REQUIRED ACTION: Look through the material beneath and copy each line with the word "válás".
(Beginning of INPUT DATA)
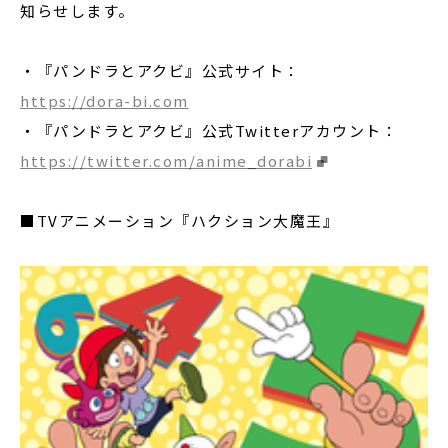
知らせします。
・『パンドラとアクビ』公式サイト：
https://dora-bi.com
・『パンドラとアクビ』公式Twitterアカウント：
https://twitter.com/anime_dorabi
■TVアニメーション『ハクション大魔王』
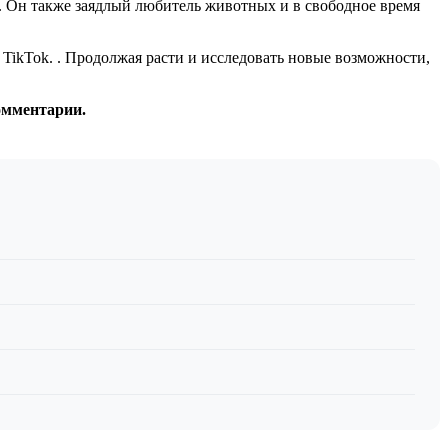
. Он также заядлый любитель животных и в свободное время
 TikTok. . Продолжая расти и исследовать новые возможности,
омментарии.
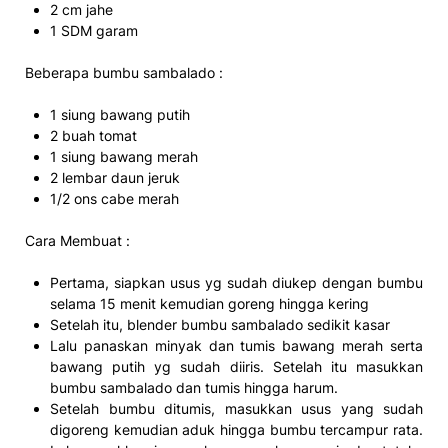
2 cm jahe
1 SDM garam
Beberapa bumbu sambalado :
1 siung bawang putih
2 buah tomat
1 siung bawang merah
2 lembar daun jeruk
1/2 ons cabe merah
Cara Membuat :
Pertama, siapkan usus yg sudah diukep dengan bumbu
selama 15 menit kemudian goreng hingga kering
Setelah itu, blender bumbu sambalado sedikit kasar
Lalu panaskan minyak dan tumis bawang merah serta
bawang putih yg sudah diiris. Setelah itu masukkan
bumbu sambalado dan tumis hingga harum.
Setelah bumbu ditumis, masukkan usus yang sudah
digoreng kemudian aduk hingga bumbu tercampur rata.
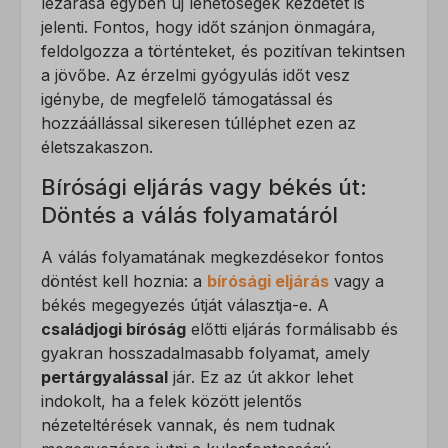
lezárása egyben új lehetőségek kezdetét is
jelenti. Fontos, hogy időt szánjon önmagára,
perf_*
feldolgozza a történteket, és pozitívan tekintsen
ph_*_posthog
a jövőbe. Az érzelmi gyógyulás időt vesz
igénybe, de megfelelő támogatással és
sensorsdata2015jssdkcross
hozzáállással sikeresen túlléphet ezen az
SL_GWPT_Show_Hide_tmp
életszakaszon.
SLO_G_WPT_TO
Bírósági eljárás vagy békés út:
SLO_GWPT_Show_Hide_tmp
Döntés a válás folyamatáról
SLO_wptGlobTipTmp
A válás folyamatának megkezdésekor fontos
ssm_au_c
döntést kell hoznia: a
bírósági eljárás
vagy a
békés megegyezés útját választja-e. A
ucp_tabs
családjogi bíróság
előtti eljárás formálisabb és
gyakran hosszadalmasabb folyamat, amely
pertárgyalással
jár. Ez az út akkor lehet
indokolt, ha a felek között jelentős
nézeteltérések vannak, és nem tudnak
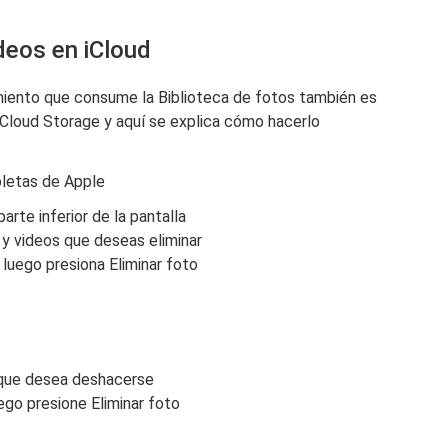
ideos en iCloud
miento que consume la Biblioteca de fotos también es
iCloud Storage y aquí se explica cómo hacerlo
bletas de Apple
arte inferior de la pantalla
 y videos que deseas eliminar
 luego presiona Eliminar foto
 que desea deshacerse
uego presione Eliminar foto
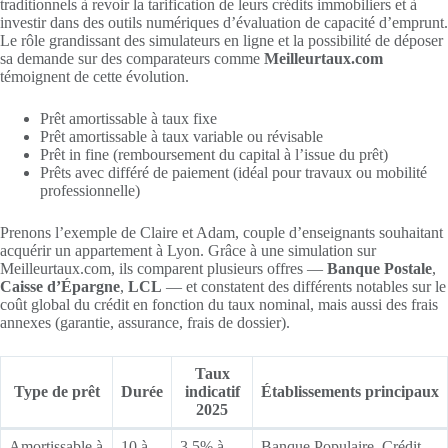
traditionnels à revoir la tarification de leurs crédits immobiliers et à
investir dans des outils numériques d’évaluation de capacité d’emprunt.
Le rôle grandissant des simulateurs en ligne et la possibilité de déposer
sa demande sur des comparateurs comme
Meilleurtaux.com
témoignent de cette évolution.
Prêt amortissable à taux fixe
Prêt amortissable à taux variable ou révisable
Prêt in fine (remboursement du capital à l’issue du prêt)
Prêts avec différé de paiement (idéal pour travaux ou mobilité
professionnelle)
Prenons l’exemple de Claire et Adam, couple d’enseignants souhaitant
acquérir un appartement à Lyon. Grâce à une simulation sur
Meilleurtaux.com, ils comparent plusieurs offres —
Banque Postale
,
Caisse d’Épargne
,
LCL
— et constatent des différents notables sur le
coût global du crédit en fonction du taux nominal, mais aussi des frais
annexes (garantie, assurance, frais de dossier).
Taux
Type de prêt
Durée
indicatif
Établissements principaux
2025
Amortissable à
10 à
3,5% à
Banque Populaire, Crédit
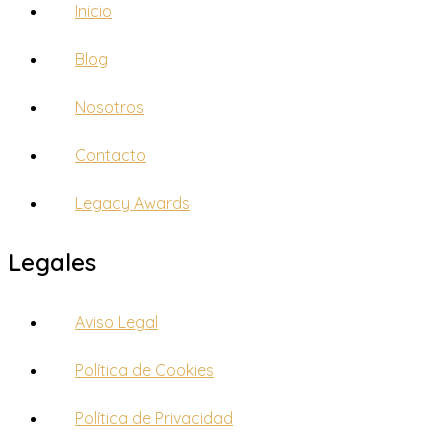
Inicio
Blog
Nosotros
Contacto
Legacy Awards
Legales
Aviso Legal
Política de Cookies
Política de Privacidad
(End of INPUT DATA)
SOLUTION FOR THIS TASK:
Döntés a válás folyamatáról
A válás folyamatának megkezdésekor fontos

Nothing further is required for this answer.